ПАРИЖ – В театре Chatelet прошла одна из самых громких оперных премьер сезона – тетралогия Рихарда Вагнера “Кольцо нибелунга”, поставленная знаменитым американцем Робертом Уилсоном. В прошлом авангардист-радикал, Уилсон привык стойко реагировать на реакцию зрителей – в том числе и на выкрики “Бу!”. Пусть именно так приняла вагнеровскую постановку Уилсона большая часть парижской публики, режиссера больше волнует, доволен ли он сам своей работой.

После прогона последней части вагнеровского цикла, “Гибели богов”, Роберт Уилсон пришел в модный парижский отель Sezz, обстановкой напоминающий уилсоновские декорации, сильно раздосадованный.

– Певцы жалуются, что вы на них – ноль внимания. Они приходят утром репетировать, а вы им: “Сегодня ставим свет, все свободны”. И так две недели подряд.

– Певцы забывают, что без света их пения никто не разглядит. В смысле света и эффектов это “Кольцо” – одно из самых сложных среди всего, что я сделал. И, честно говоря, в Цюрихе, где я ставил все то же самое шесть лет назад, было куда проще. Вот сегодня весь день мешала пожарная инспекция, их беспокоил открытый огонь. Чуть все не сорвали.

– Но, когда смотришь, есть ощущение, что всем управляют роботы.

– Вам стоит зайти за кулисы в антракте. Сцена, которая выглядит совсем пустой во время спектакля – так, ничего особенного, плывет себе Брунхильда или торчит себе меч, – превращается в муравейник в промежутках. Добрая сотня техников ползает по сцене, налаживая все эти механизмы. Я про все это плохо понимаю, но эти люди, конечно, герои.

– Почему вы сегодня такой мрачный?

– Я не мрачный, просто, я думаю, огонь в конце надо убрать. Это еще с Цюриха пошло – там то вспыхивает, то не вспыхивает. Взяли вроде бы самых лучших пиротехников, и все равно до конца не срабатывает. Становится похоже на фейерверк. Никуда не годится. Дожили.

– Вы хотите быть старым? Вам сейчас 60.

– Не знаю. Не скажу.

– Какой у вас любимый возраст?

– Когда мне было под тридцать и я усыновил глухонемого парня.

– Я слышал. Ему было тринадцать, и вы его нашли на улице, а потом поставили его пьесу.

– Да, он был африканец. Ни слова не говорил.

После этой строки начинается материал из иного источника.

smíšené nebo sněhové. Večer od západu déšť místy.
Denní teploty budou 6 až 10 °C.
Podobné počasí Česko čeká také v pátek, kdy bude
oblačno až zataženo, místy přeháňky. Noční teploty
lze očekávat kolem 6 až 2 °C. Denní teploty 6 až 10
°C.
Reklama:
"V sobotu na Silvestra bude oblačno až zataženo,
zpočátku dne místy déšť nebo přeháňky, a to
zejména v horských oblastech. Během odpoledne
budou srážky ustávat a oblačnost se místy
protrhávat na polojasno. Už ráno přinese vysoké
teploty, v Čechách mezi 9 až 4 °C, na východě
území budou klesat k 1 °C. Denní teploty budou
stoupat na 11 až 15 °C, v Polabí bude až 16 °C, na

– Как вы с ним сообщались?

– Махали руками. Рисовали.

– А что он сейчас делает?

– Работает в научной лаборатории.

– Он ученый?

– Не знаю, как это назвать. Он исследователь. Мы с ним на связи и сейчас. Тогда мы занимались семь часов утром и семь часов вечером – и оба очень много получали.

– Вы его приучили любить театр?

– Нет, ему все это было неинтересно. Но отношения с ним складывались таким образом, что с каждым разом ты все больше и больше узнавал о себе. Через то, что он говорил и слышал, хотя он молчал и был совершенно глух.

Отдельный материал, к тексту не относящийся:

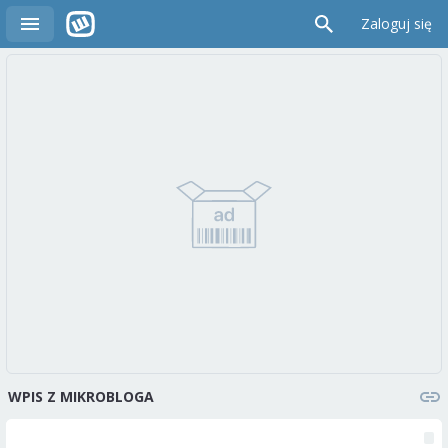
Zaloguj się
WPIS Z MIKROBLOGA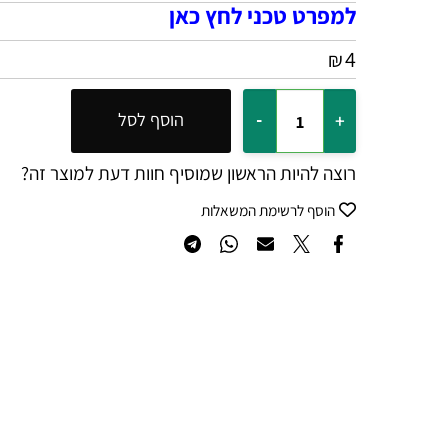
למפרט טכני לחץ כאן
4
₪
הוסף לסל
רוצה להיות הראשון שמוסיף חוות דעת למוצר זה?
הוסף לרשימת המשאלות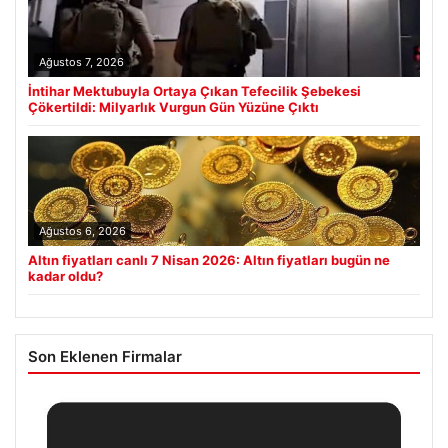
Ağustos 7, 2026
İntihar Mektubuyla Ortaya Çıkan Tefecilik Şebekesi
Çökertildi: Milyarlık Vurgun Gün Yüzüne Çıktı
Ağustos 6, 2026
Altın fiyatları canlı 7 Nisan 2026: Altın fiyatları bugün ne
kadar oldu?
Son Eklenen Firmalar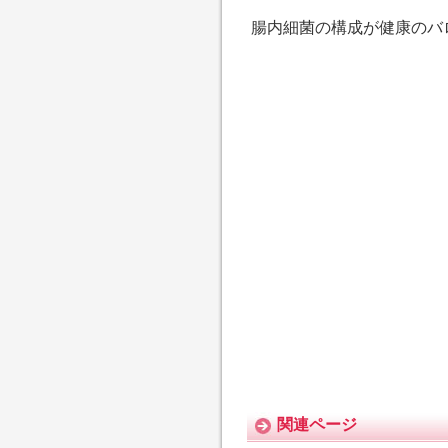
腸内細菌の構成が健康のバ
関連ページ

– У вас бывает возбуждение во время репетиций?

– Какое возбуждение?

– Ну какое – сексуальное.

– О да, конечно.

– Оно мешает или помогает?

– Это один из способов чувствовать тех, кто на сцене. Но есть много других.

– С кем вы мягче в работе? С мужчинами или женщинами?

– Конечно, с женщинами. Но женщины и большие героини в работе. Они больше отдают, больше кладут на свою чашу весов.

– А у вас бывает ревность к тем, кого вы растите? Вы нашли его на улице. Привели в театр. Он хорошо сыграл/спел. Он стал звездой. И потом с вами снисходительно поздоровался.

– И при чем тут ревность?

– Ну или злость.

– Не знаю, мне всегда приятно видеть их выросшими. Это моя цель – их вырастить и выпустить. Придут другие. У меня был тут один русский ассистент. Сейчас делает большие оперные проекты сам.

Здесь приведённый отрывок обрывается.